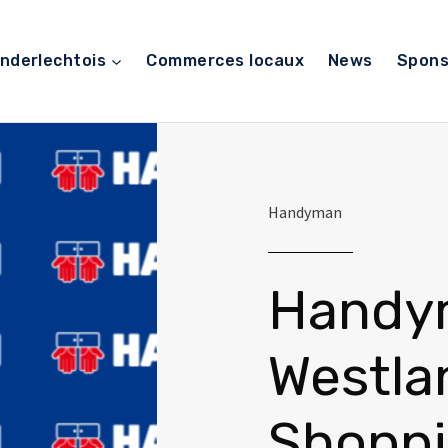
nderlechtois
Commerces locaux
News
Spons
Handyman
Handy
Westla
Shopp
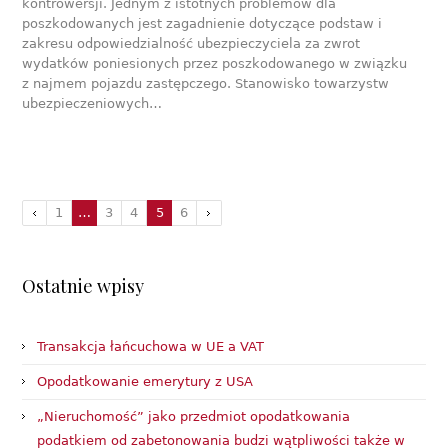
kontrowersji. Jednym z istotnych problemów dla
poszkodowanych jest zagadnienie dotyczące podstaw i
zakresu odpowiedzialność ubezpieczyciela za zwrot
wydatków poniesionych przez poszkodowanego w związku
z najmem pojazdu zastępczego. Stanowisko towarzystw
ubezpieczeniowych…
1
…
3
4
5
6
Ostatnie wpisy
Transakcja łańcuchowa w UE a VAT
Opodatkowanie emerytury z USA
„Nieruchomość” jako przedmiot opodatkowania
podatkiem od zabetonowania budzi wątpliwości także w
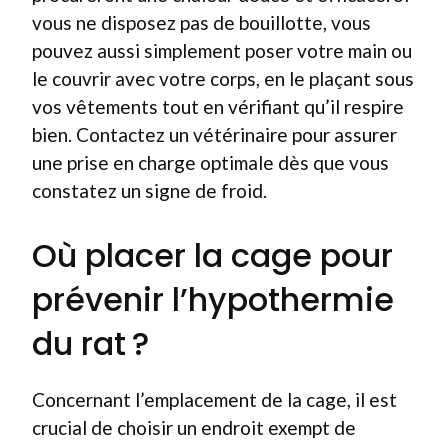
vous ne disposez pas de bouillotte, vous
pouvez aussi simplement poser votre main ou
le couvrir avec votre corps, en le plaçant sous
vos vêtements tout en vérifiant qu’il respire
bien. Contactez un vétérinaire pour assurer
une prise en charge optimale dès que vous
constatez un signe de froid.
Où placer la cage pour
prévenir l’hypothermie
du rat ?
Concernant l’emplacement de la cage, il est
crucial de choisir un endroit exempt de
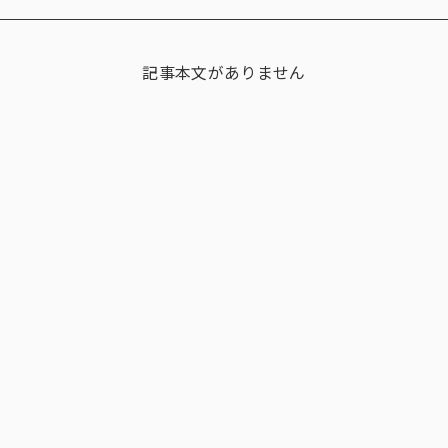
多様性
沿革
記事本文がありません
み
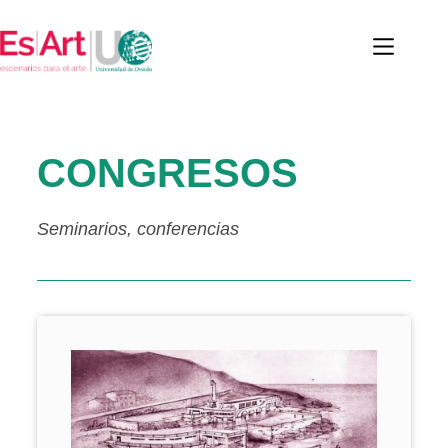
CONGRESOS
Seminarios, conferencias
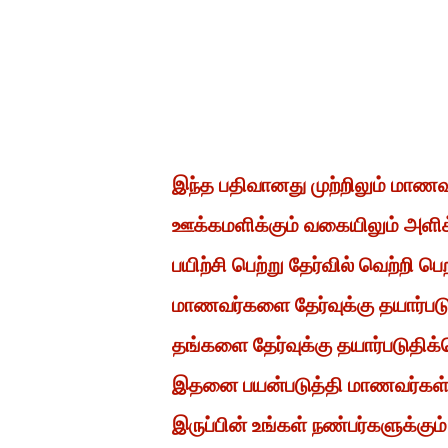
இந்த பதிவானது முற்றிலும் மாண
ஊக்கமளிக்கும் வகையிலும் அளிக
பயிற்சி பெற்று தேர்வில் வெற்றி
மாணவர்களை தேர்வுக்கு தயார்ப
தங்களை தேர்வுக்கு தயார்படுதிக்
இதனை பயன்படுத்தி மாணவர்கள் த
இருப்பின் உங்கள் நண்பர்களுக்கும்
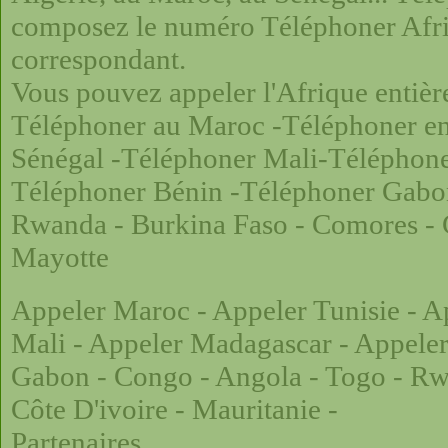
composez le numéro Téléphoner Afriq
correspondant.
Vous pouvez appeler l'Afrique entièr
Téléphoner au Maroc
-
Téléphoner en
Sénégal
-
Téléphoner Mali
-
Téléphon
Téléphoner Bénin
-
Téléphoner Gab
Rwanda
-
Burkina Faso
-
Comores
-
Mayotte
Appeler Maroc
-
Appeler Tunisie
-
Ap
Mali
-
Appeler Madagascar
-
Appele
Gabon
-
Congo
-
Angola
-
Togo
-
Rw
Côte D'ivoire
-
Mauritanie
-
Partenaires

+++

In the material above, find each line that has the string "pouvez" and return it.

RESULT BELOW:
pouvez aussi simplement poser votre main ou
Vous pouvez appeler l'Afrique entièr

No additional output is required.